> [AVAILABLE DATA]
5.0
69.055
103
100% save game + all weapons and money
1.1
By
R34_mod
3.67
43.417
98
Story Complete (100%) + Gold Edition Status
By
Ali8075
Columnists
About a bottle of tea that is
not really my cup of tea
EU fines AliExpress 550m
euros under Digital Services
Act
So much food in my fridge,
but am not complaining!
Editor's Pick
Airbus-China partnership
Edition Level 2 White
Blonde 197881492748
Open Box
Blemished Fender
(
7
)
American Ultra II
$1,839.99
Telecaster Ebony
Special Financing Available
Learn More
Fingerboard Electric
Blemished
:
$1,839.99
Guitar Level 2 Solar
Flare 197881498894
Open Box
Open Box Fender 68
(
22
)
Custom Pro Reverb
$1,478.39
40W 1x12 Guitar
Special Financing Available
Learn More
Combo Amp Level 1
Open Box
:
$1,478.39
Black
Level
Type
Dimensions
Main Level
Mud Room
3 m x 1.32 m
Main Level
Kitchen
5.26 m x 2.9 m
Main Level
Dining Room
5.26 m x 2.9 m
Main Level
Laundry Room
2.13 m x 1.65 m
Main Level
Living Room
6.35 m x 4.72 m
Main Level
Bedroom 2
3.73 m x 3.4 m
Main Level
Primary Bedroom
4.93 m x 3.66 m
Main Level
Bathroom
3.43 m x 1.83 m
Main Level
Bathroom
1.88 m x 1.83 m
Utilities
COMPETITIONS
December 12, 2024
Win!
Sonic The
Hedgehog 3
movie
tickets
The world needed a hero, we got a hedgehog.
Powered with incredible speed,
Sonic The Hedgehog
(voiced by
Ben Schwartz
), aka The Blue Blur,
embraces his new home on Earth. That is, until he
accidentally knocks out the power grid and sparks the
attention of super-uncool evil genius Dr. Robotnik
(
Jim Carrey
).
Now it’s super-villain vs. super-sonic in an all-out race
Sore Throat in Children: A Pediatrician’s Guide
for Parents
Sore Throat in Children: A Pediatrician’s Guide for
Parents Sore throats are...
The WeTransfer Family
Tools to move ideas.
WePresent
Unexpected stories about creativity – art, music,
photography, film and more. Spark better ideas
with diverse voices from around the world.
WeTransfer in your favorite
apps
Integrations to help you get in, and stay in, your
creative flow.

> [WHAT YOU SHOULD DO] An exact copy of all the entries is what's needed; write it out.

> [ANSWER SPACE]
5.0
69.055
103
100% save game + all weapons and money
1.1
By
R34_mod
3.67
43.417
98
Story Complete (100%) + Gold Edition Status
By
Ali8075
Columnists
About a bottle of tea that is
not really my cup of tea
EU fines AliExpress 550m
euros under Digital Services
Act
So much food in my fridge,
but am not complaining!
Editor's Pick
Airbus-China partnership
Edition Level 2 White
Blonde 197881492748
Open Box
Blemished Fender
(
7
)
American Ultra II
$1,839.99
Telecaster Ebony
Special Financing Available
Learn More
Fingerboard Electric
Blemished
:
$1,839.99
Guitar Level 2 Solar
Flare 197881498894
Open Box
Open Box Fender 68
(
22
)
Custom Pro Reverb
$1,478.39
40W 1x12 Guitar
Special Financing Available
Learn More
Combo Amp Level 1
Open Box
:
$1,478.39
Black
Level
Type
Dimensions
Main Level
Mud Room
3 m x 1.32 m
Main Level
Kitchen
5.26 m x 2.9 m
Main Level
Dining Room
5.26 m x 2.9 m
Main Level
Laundry Room
2.13 m x 1.65 m
Main Level
Living Room
6.35 m x 4.72 m
Main Level
Bedroom 2
3.73 m x 3.4 m
Main Level
Primary Bedroom
4.93 m x 3.66 m
Main Level
Bathroom
3.43 m x 1.83 m
Main Level
Bathroom
1.88 m x 1.83 m
Utilities
COMPETITIONS
December 12, 2024
Win!
Sonic The
Hedgehog 3
movie
tickets
The world needed a hero, we got a hedgehog.
Powered with incredible speed,
Sonic The Hedgehog
(voiced by
Ben Schwartz
), aka The Blue Blur,
embraces his new home on Earth. That is, until he
accidentally knocks out the power grid and sparks the
attention of super-uncool evil genius Dr. Robotnik
(
Jim Carrey
).
Now it’s super-villain vs. super-sonic in an all-out race
Sore Throat in Children: A Pediatrician’s Guide
for Parents
Sore Throat in Children: A Pediatrician’s Guide for
Parents Sore throats are...
The WeTransfer Family
Tools to move ideas.
WePresent
Unexpected stories about creativity – art, music,
photography, film and more. Spark better ideas
with diverse voices from around the world.
WeTransfer in your favorite
apps
Integrations to help you get in, and stay in, your
creative flow.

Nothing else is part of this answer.